§ **Assigned task**: In the records below, find the line with "Website aufrufen" and the line with "Rollfähreturm)". Print both exactly, along with every line between them, and no other line.

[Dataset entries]
-------------------------
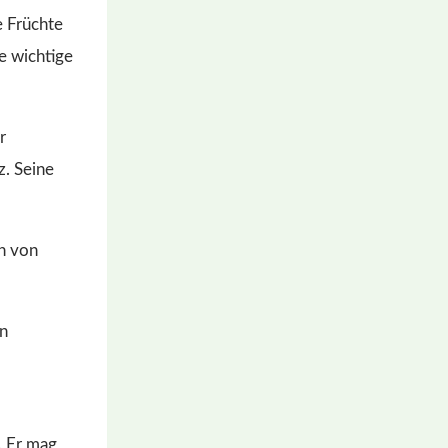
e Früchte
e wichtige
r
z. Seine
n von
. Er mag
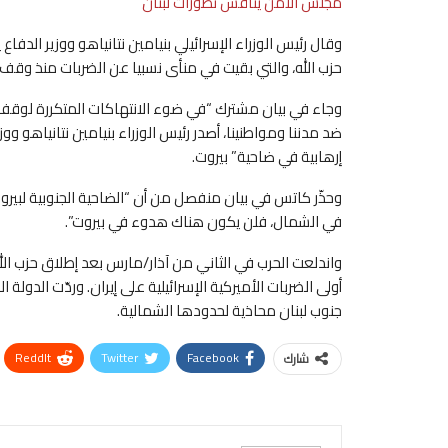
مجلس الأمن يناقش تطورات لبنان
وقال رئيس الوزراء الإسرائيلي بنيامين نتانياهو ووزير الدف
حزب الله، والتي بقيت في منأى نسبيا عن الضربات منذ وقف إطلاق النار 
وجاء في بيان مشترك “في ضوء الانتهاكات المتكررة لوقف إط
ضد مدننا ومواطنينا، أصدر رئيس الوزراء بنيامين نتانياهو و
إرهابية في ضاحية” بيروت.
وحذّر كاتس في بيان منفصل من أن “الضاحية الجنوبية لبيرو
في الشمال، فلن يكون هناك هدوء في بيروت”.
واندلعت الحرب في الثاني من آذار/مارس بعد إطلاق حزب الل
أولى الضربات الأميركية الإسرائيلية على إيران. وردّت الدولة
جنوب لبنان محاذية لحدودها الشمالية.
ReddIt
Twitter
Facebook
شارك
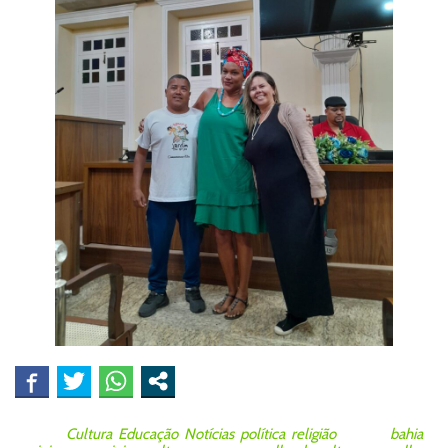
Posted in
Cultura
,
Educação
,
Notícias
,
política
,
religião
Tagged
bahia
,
-------------------------
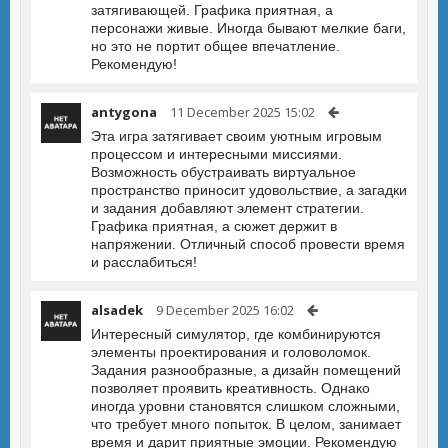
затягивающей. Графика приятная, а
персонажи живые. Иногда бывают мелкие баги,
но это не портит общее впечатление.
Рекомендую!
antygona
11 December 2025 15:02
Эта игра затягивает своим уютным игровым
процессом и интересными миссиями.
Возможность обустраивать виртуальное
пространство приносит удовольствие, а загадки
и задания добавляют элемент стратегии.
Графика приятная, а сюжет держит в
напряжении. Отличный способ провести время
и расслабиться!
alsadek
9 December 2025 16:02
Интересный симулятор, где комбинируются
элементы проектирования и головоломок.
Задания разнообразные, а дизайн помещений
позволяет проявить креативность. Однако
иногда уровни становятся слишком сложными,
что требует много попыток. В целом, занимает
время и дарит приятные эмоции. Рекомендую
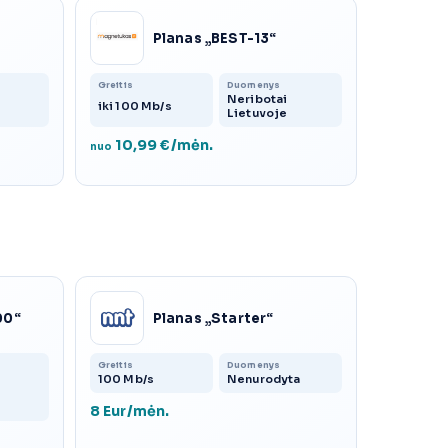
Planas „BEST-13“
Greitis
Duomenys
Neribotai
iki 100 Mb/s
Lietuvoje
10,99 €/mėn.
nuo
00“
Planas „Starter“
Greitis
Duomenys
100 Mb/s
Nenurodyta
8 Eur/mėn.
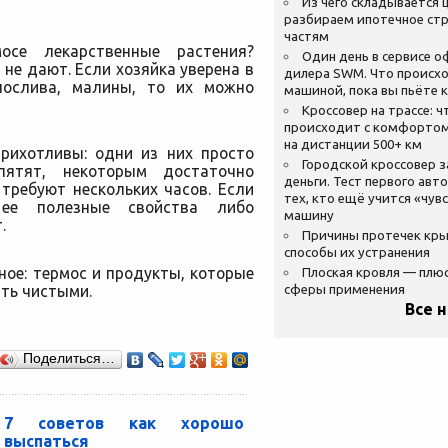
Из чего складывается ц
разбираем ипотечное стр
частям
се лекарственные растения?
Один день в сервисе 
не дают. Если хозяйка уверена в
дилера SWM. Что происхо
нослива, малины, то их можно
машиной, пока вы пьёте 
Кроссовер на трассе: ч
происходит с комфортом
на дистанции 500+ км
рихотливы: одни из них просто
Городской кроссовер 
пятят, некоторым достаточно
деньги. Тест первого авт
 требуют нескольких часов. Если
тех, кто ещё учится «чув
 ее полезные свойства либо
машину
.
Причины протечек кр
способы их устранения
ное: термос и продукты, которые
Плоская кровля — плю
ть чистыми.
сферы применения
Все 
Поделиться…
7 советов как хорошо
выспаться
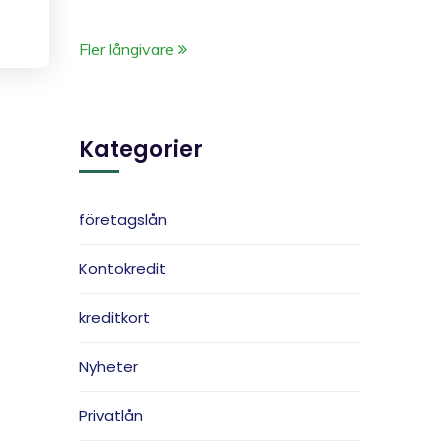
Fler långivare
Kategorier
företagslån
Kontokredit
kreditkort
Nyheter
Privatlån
-------------------------
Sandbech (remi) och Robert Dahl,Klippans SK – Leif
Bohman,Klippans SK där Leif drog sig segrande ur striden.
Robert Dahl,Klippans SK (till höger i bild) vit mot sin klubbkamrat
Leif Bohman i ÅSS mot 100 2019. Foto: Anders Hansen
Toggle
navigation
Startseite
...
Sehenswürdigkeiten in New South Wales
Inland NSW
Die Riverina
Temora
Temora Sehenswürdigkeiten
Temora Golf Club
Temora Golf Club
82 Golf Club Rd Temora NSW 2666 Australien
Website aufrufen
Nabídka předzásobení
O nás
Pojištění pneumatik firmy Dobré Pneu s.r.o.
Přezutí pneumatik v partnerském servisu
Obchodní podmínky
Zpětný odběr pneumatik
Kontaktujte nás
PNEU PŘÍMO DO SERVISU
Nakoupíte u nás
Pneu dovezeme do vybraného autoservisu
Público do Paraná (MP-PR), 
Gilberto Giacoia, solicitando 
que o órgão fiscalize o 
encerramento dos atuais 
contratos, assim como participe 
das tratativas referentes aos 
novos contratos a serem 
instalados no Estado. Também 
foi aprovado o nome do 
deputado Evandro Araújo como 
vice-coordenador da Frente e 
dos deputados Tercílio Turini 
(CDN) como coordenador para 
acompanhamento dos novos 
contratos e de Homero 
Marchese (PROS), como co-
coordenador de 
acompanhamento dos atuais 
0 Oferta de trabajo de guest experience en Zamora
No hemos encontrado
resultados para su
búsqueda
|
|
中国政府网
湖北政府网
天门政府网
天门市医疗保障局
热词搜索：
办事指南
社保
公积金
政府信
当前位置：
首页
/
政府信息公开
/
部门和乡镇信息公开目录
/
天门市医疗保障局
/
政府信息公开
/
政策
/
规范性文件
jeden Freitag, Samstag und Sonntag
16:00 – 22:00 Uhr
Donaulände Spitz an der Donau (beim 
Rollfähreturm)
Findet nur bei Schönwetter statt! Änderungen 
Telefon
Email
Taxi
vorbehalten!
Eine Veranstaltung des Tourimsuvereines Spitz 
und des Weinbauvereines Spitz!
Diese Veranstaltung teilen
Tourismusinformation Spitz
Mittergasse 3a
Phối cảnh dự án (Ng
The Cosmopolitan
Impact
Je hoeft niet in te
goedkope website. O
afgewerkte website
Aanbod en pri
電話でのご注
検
-------------------------
§ **Your response**:
Website aufrufen
Nabídka předzásobení
O nás
Pojištění pneumatik firmy Dobré Pneu s.r.o.
Přezutí pneumatik v partnerském servisu
Obchodní podmínky
Zpětný odběr pneumatik
Kontaktujte nás
PNEU PŘÍMO DO SERVISU
Nakoupíte u nás
Pneu dovezeme do vybraného autoservisu
Público do Paraná (MP-PR), 
Gilberto Giacoia, solicitando 
que o órgão fiscalize o 
encerramento dos atuais 
contratos, assim como participe 
das tratativas referentes aos 
novos contratos a serem 
instalados no Estado. Também 
foi aprovado o nome do 
deputado Evandro Araújo como 
vice-coordenador da Frente e 
dos deputados Tercílio Turini 
(CDN) como coordenador para 
acompanhamento dos novos 
contratos e de Homero 
Marchese (PROS), como co-
coordenador de 
acompanhamento dos atuais 
0 Oferta de trabajo de guest experience en Zamora
No hemos encontrado
resultados para su
búsqueda
|
|
中国政府网
湖北政府网
天门政府网
天门市医疗保障局
热词搜索：
办事指南
社保
公积金
政府信
当前位置：
首页
/
政府信息公开
/
部门和乡镇信息公开目录
/
天门市医疗保障局
/
政府信息公开
/
政策
/
规范性文件
jeden Freitag, Samstag und Sonntag
16:00 – 22:00 Uhr
Donaulände Spitz an der Donau (beim 
Rollfähreturm)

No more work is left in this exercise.